En septiembre de 2015, a Miyamoto le dio por decir que Pikmin 4 ya estaba casi terminado… y todos nos pusimos en alerta máxima. Lo que entonces parecía un lanzamiento inminente para Wii U sigue siendo un misterio, y las últimas declaraciones del gurú nos dejaron más o menos igual que hace dos años. Pero mientras tanto, algo inesperado pasó: Nintendo culminó el proceso de mutación de la Nintendo 3DS con el último y suponemos definitivo modelo: la New Nintendo 2DS XL ¿Y qué mejor juego para estrenar lo que viene a ser una Nintendo DS dopada… que un juego de DS dopado?

 

El estudio detrás de Hey! PIKMIN es Arzest, quienes ya hicieron Yoshi’s New Island de 3DS (que tampoco era muy allá). Nos encontramos ante el primer Pikmin en una consola portátil, pero más importante, ante un Pikmin completamente diferente, un spin-off que poco tiene que ver con la trilogía original en jugabilidad, más allá de la acción de lanzar los Pikmin, pequeñas criaturas que nos seguirán en grupo y realizarán tareas como activar mecanismos o luchar contra enemigos. Esta vez, en vez de enfrentarnos a grandes mundos a explorar en 3D, con su dosis de estrategia al tener que distribuir nuestros Pikmin de la forma más eficaz posible, el juego se desarrolla en niveles independientes en 2D. Una simplificación que se extiende a todos los aspectos del juego, y que conviene recalcar pronto: este es un juego muy sencillo, pensando antes en introducir a nuevos jugadores en la serie que para en retar a los que esperan Pikmin 4.

 

Pikmin en dos pantallas y dos dimensiones

Pero eso que hemos dicho de que Hey! PIKMIN parece un juego de DS dopado no es peyorativo (al menos, no del todo), sino descriptivo. Y es que este título nos recuerda a muchos de los juegos de la antigua portátil, sobre todo los de la primera hornada, allá por 2005, como Yoshi Touch & Go. Aquellos juegos usaban las por entonces novedosas características del sistema (táctil y doble pantalla) para ampliar las posibilidades de la jugabilidad: los juegos ya no se limitaban a una sola pantalla, sino que ahora la acción ocupaba dos en tiempo real… exigiendo un doble nivel de atención (aunque solía quedarse en una simple atracción visual, mal que también repite este Pikmin).

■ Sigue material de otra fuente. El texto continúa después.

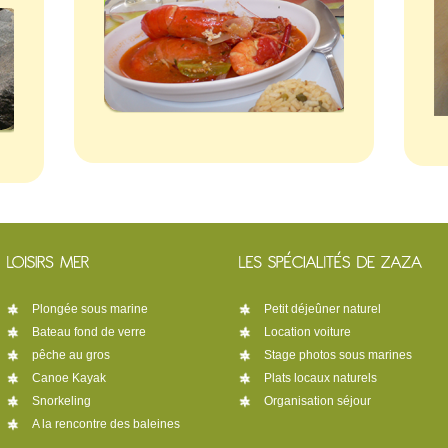
Plongée sous marine
Petit déjeûner naturel
Bateau fond de verre
Location voiture
pêche au gros
Stage photos sous marines
Canoe Kayak
Plats locaux naturels
Snorkeling
Organisation séjour
A la rencontre des baleines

Además, la pantalla táctil invitaba a construir mecánicas basadas en «toca aquí, traza una raya acá, dibuja un círculo allá» que, por ridículo que parezca ahora, entonces eran un mundo. Hey! PIKMIN bebe de ambas influencias: los niveles ocupan ambas pantallas, aunque la acción se desarrolla en la inferior. Controlamos a Olimar con botón deslizante o botones frontales, y lanzamos Pikmins tocando hacia donde queramos que vayan. Las otras dos únicas acciones (usar el silbato para reunir a todos los Pikmin y saltar con mochila propulsora) se realizan con discretos iconos en la pantalla táctil.

 

 

Los controles son sencillos y es fácil acostumbrarse, incluso si eres zurdo. Lo que no es tan brillante es… el qué hacer con ellos. A pesar de su desarrollo en 2D lateral, no es un juego de plataformas: aunque Olimar puede saltar, no es un pilar fundamental de acción, salvando algunos niveles de los últimos mundos (que se acaban volviendo tediosos por la lentitud de personaje). Tampoco es un «metroidvania», ya que los niveles son bastante lineales, y las bifurcaciones suelen confluir en camino principal o llevar simplemente a una sala secreta. Suponemos que es una mezcla entre ambos, pero de nula dificultad para llegar a la meta. La cosa se complica un poco si queremos encontrar los tres tesoros escondidos en cada nivel, y recoger todas las unidades de «lustronio», el combustible de la nave, ya que tocará desviarse un poco hasta zonas no tan accesibles. Además, los enemigos son bastante molestos, y habrá que estar atento de eliminarlos antes de que nos alcancen.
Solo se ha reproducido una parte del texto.